Uncertainty over the future of NAFTA, which underpins US$1.2 trillion in trade, is weighing on markets as well as the Canadian and Mexican currencies.
Officials say the main sticking points are Canada’s dairy quota regime, Ottawa’s desire to keep a dispute-resolution mechanism, and Canadian media laws that favour domestically produced content.
U.S. Agriculture Secretary Sonny Perdue, speaking in an interview broadcast on Sunday, said Canada had to scrap a low-price milk proteins policy to reach a deal on NAFTA. U.S. farmers complain Canada is flooding export markets.
“Our farmers don’t have access to the Canadian markets the way that they have access to us. Class 7 has to go.
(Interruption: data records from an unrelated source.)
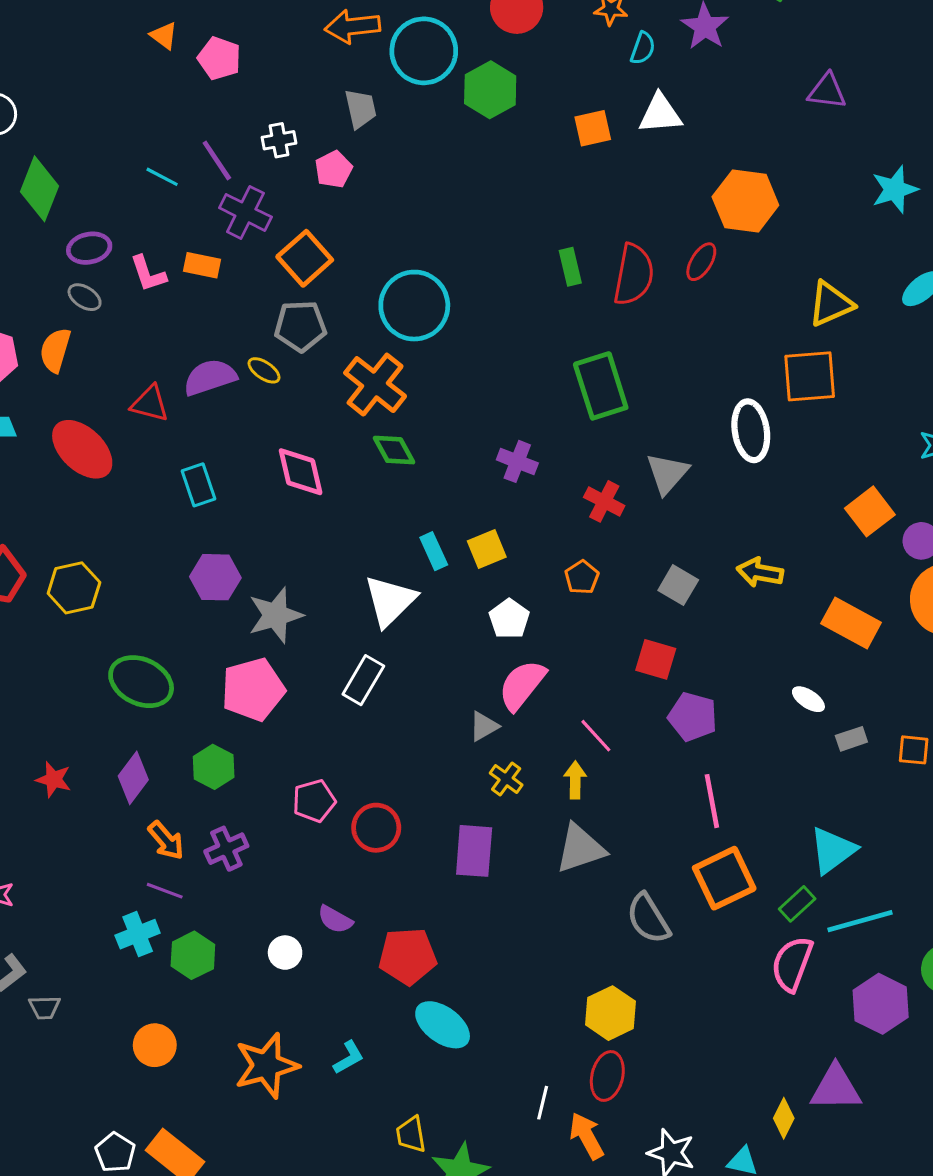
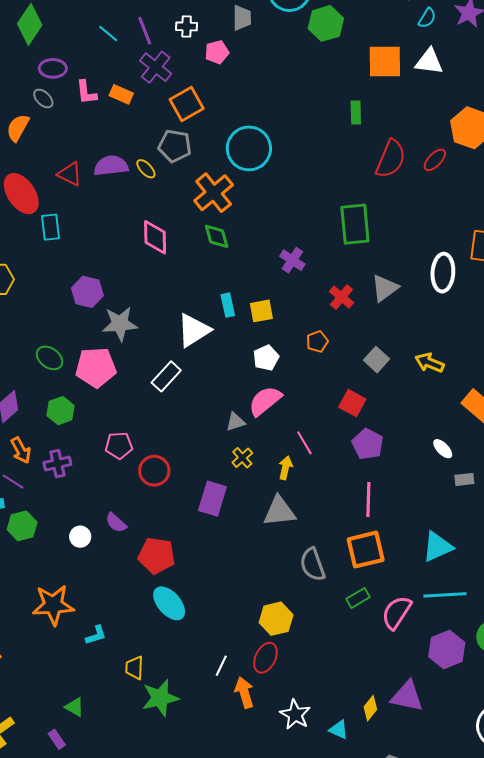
orange square: (593, 128) -> (385, 62), size x1.5
green rectangle: (570, 267) -> (356, 112), moved
cyan rectangle: (199, 485) -> (51, 227), moved
green ellipse: (141, 682) -> (50, 358), moved, size x0.7
green rectangle: (797, 904) -> (358, 598), moved
cyan L-shape: (349, 1058) -> (96, 635), moved

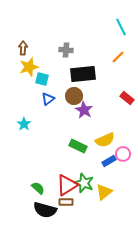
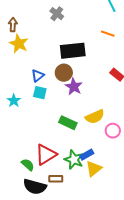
gray cross: (66, 50) -> (57, 14), moved, turned 32
orange line: (118, 57) -> (108, 34), turned 64
yellow star: (29, 67) -> (19, 44), turned -30
cyan square: (42, 79) -> (40, 93), moved
blue rectangle: (109, 161) -> (87, 155), moved
red triangle: (67, 185) -> (46, 155), moved

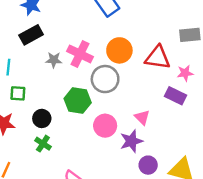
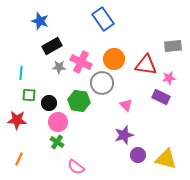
black rectangle: (31, 35) -> (52, 46), moved
pink triangle: (142, 117) -> (126, 105), moved
black circle: (42, 118) -> (49, 103), moved
pink circle: (105, 126) -> (58, 122), moved
green cross: (43, 144) -> (57, 142), moved

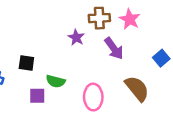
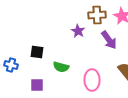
purple square: (37, 96) -> (37, 85), moved

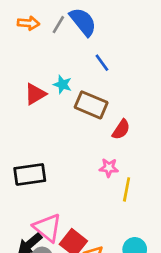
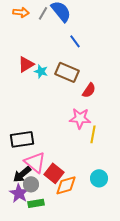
cyan star: (62, 85) -> (41, 71), moved
pink star: (109, 168) -> (80, 118), size x1.5
black rectangle: (30, 174) -> (22, 139), moved

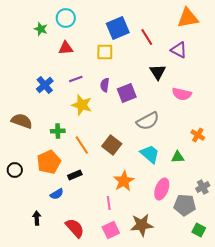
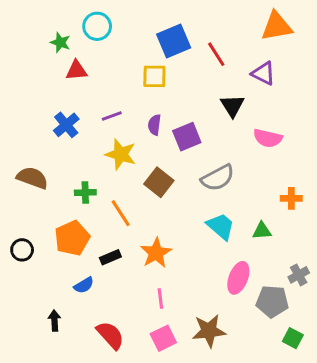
red triangle: (66, 48) -> (76, 70), moved
orange cross: (198, 135) -> (291, 198), turned -32
brown square: (112, 145) -> (159, 182), moved
orange star: (124, 181) -> (156, 253), moved

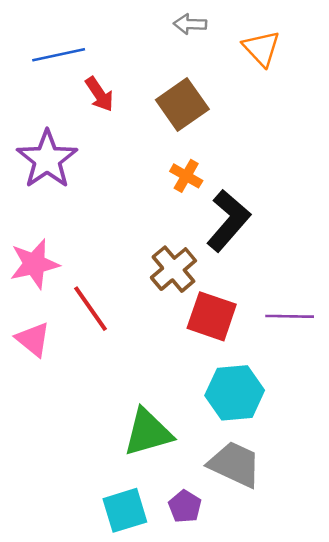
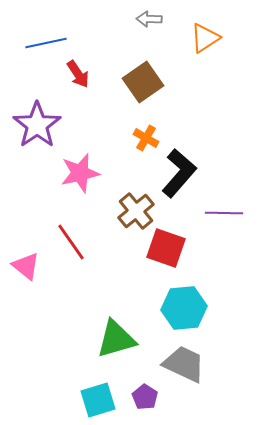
orange triangle: (261, 48) -> (205, 38), turned 40
pink star: (34, 264) -> (80, 173), moved
purple line: (290, 316) -> (224, 213), moved

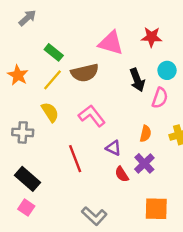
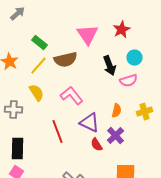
red star: (152, 37) -> (121, 30), turned -30
pink triangle: (111, 43) -> (87, 35), turned 40
pink semicircle: (160, 98) -> (128, 81), turned 54
purple triangle: (113, 148) -> (89, 123), size x1.5
black rectangle: (27, 179) -> (17, 149), turned 50

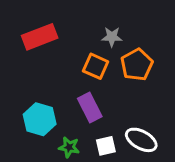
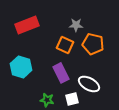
orange pentagon: (137, 65) -> (93, 44), turned -30
cyan hexagon: (40, 119) -> (21, 67), moved
white ellipse: (141, 140) -> (89, 84), moved

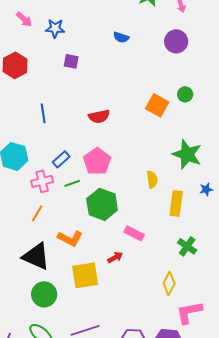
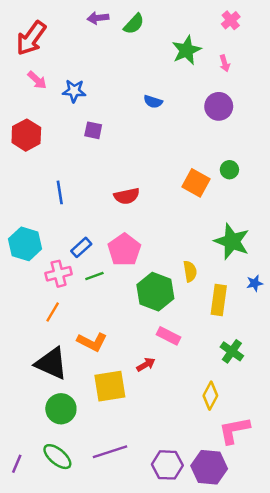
green hexagon: (102, 204) -> (155, 292), moved

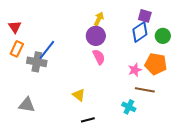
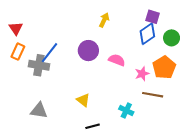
purple circle: (96, 36) -> (88, 51), moved
pink semicircle: (99, 57) -> (117, 60), moved, turned -42
orange pentagon: (156, 64) -> (164, 67), turned 30
gray triangle: (27, 105) -> (39, 110), moved
cyan cross: (129, 107) -> (126, 110), moved

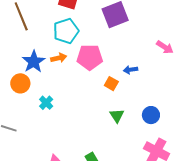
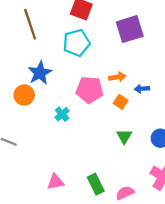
pink pentagon: (90, 57) -> (90, 90), moved
orange arrow: (59, 58) -> (117, 77), moved
cyan cross: (46, 103) -> (62, 114), moved

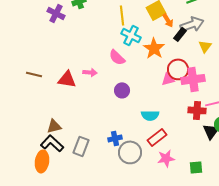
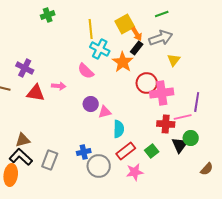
purple cross: (56, 13) -> (25, 68), moved
black rectangle: (180, 34) -> (137, 48), moved
pink triangle: (168, 79) -> (105, 112), moved
cyan semicircle: (150, 115) -> (119, 129), turned -90
green square: (196, 167) -> (152, 151), moved, turned -32

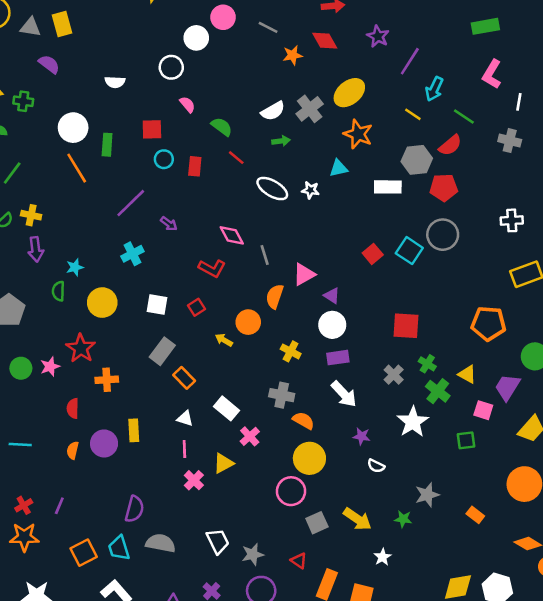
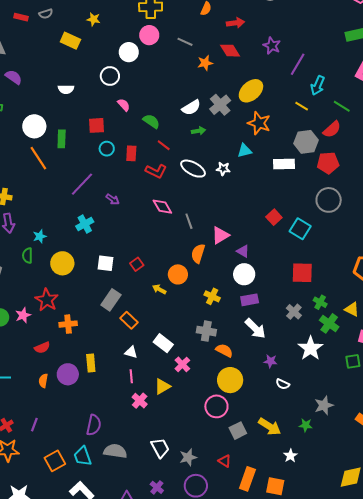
yellow rectangle: (62, 24) -> (70, 41), moved, turned -48
cyan square: (409, 251) -> (300, 229), moved
red L-shape: (212, 268) -> (156, 171), moved
red semicircle: (73, 408) -> (42, 348), turned -112

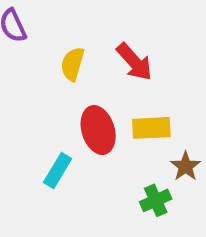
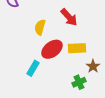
yellow semicircle: (73, 64) -> (40, 27), moved
red ellipse: (98, 130) -> (52, 49), turned 70

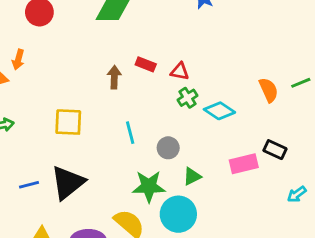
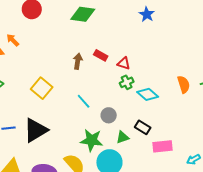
orange arrow: (18, 60) -> (13, 40), turned 112
yellow square: (68, 122) -> (42, 88), turned 30
cyan line: (130, 133) -> (84, 101), turned -35
black rectangle: (275, 150) -> (143, 127), moved
pink rectangle: (244, 164) -> (163, 146), moved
It can’t be renamed something or called something else,” Perdue said on C-SPAN, referring to the milk class created last year by Canada to price milk ingredients such as protein concentrates, skim milk and whole milk powder.
Austen, asked whether Freeland might return to Washington later in the week, said no decisions had been taken. She is due to attend a two-day meeting of legislators from the ruling Liberal Party on Wednesday and Thursday in Saskatoon.
Prime Minister Justin Trudeau said last Wednesday he did not see the need to attend the talks for the time being.
— David Ljunggren is Reuters’ political correspondent in Ottawa.